= Crista Dahl =

Canadian artist

Crista Dahl (born 1934) is a Canadian artist based in Vancouver, British Columbia, volunteer and the person for whom The Crista Dahl Media Library & Archive is named (see, VIVO Media Arts Centre). Crista Dahl is a long-standing SVES member and VIVO volunteer (former board chairperson, board member, and volunteer archivist). Dahl's involvement with the organization began from her involvement Intermedia in the 1970s. She supported Michael Goldberg with international video exchange projects which resulted in the Matrix Video Conference tape exchange and eight International Video Exchange Directories (1971 to 1981)—all of which form the basis of the current collection. Dahl is a practicing artist and serves as a volunteer at The Crista Dahl Media Library & Archives.

== Artistic practice ==
An active artist in Vancouver's early experimental art community, Crista Dahl (known then as Crista Preus) was a member of Intermedia. At the end of Intermedia, she joined Video Inn (now known as VIVO Media Arts Centre), one of the artist-run organization which emerged in Intermedia's wake. In the early days of Video Inn, she participated in the development of the organization's collectively managed screening, production, archiving and domestic space at 261 Powell Street. She was a resident at this location for a time and recounts the collectively shared meals prepared by members of Vancouver's early media art community in an interview with the authors of Anamnesia.
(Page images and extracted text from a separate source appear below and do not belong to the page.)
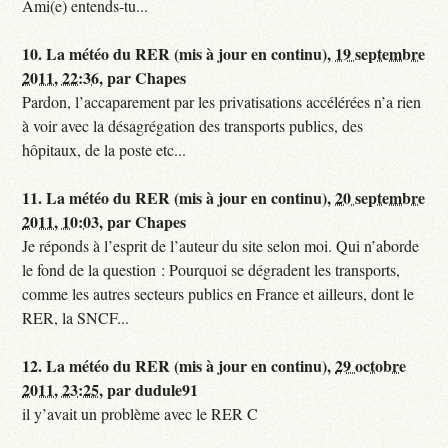
Ami(e) entends-tu...
10.
La météo du RER (mis à jour en continu),
19 septembre
2011, 22:36
,
par
Chapes
Pardon, l’accaparement par les privatisations accélérées n’a rien
à voir avec la désagrégation des transports publics, des
hôpitaux, de la poste etc...
11.
La météo du RER (mis à jour en continu),
20 septembre
2011, 10:03
,
par
Chapes
Je réponds à l’esprit de l’auteur du site selon moi. Qui n’aborde
le fond de la question : Pourquoi se dégradent les transports,
comme les autres secteurs publics en France et ailleurs, dont le
RER, la SNCF...
12.
La météo du RER (mis à jour en continu),
29 octobre
2011, 23:25
,
par
dudule91
il y’avait un problème avec le RER C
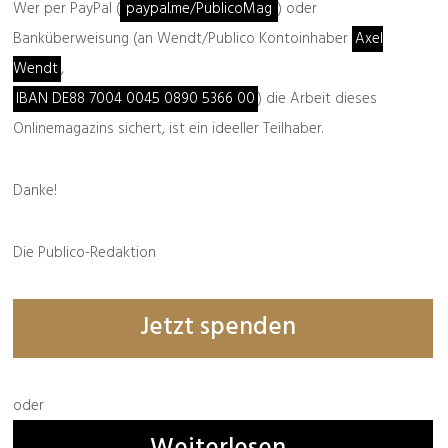
Wer per PayPal (
paypal.me/PublicoMag
) oder
Banküberweisung (an Wendt/Publico Kontoinhaber
Axel
Wendt
,
IBAN DE88 7004 0045 0890 5366 00
) die Arbeit dieses
Onlinemagazins sichert, ist ein ideeller Teilhaber.
Danke!
Die Publico-Redaktion
Jetzt spenden
oder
Dahl's interest in pre- and early cultural history informed participatory art projects, which engaged the public (often in schools) in hands-on activities using organic materials and performance. Crista Dahl's art and art teaching were supported by educational and arts funding. Committed to alternative education processes and models, she worked for Vancouver Society for Total Education and helped to develop and administer an educational program for under-served youth called Intensive Childcare Resource. In 1972 she received, with psychologist Carol Aellen, a grant of $14,040 in federal funding through a program called "Local Initiatives." The funding resulted in a project with hands-on workshops based on the development of human culture, including language, ritual, technologies and time. Over all named the Life Rhythm project (1966 - 1970, 2013), her workshops, performances, and media installation about concepts of time and space, have been presented at Vancouver Art Gallery, Simon Fraser University, Surrey Art Centre, Burnaby Art Gallery and University of British Columbia, among others. A retrospective of her art was exhibited at VIVO Media Arts Centre in 2013. It included Life Rhythm as well as drawings, paintings and sculpture. Three performances, Generations, Spiral Brain, and Revolution, were programmed during the exhibition. Archival photographs documenting participants engaged in Life Rhythm activities in the 1970s by Dahl's previous husband, John Preus, were included in Crista Dahl: Life Rhythm a Retrospective.

== History ==
Dahl was born in Seattle, Washington in 1934. Her artistic abilities were recognized and she was accepted to the San Francisco Art Institute for training, but was unable to attend due to inability to find resources to pay for the training. In early adulthood, she moved to San Francisco where she was involved in Haight-Ashbury culture. Her move with her four children to Canada in 1971 was motivated by a desire for her husband (John Preus), and potentially her children, to avoid the US Army draft. They settled in Lund, British Columbia where Dahl informally taught art to children and developed an independent research interest in archeology, through, for example Will and Ariel Durant's The Story of Civilization which she found in the Powell River Library near Lund. She moved with her family to Vancouver, British Columbia in 1971.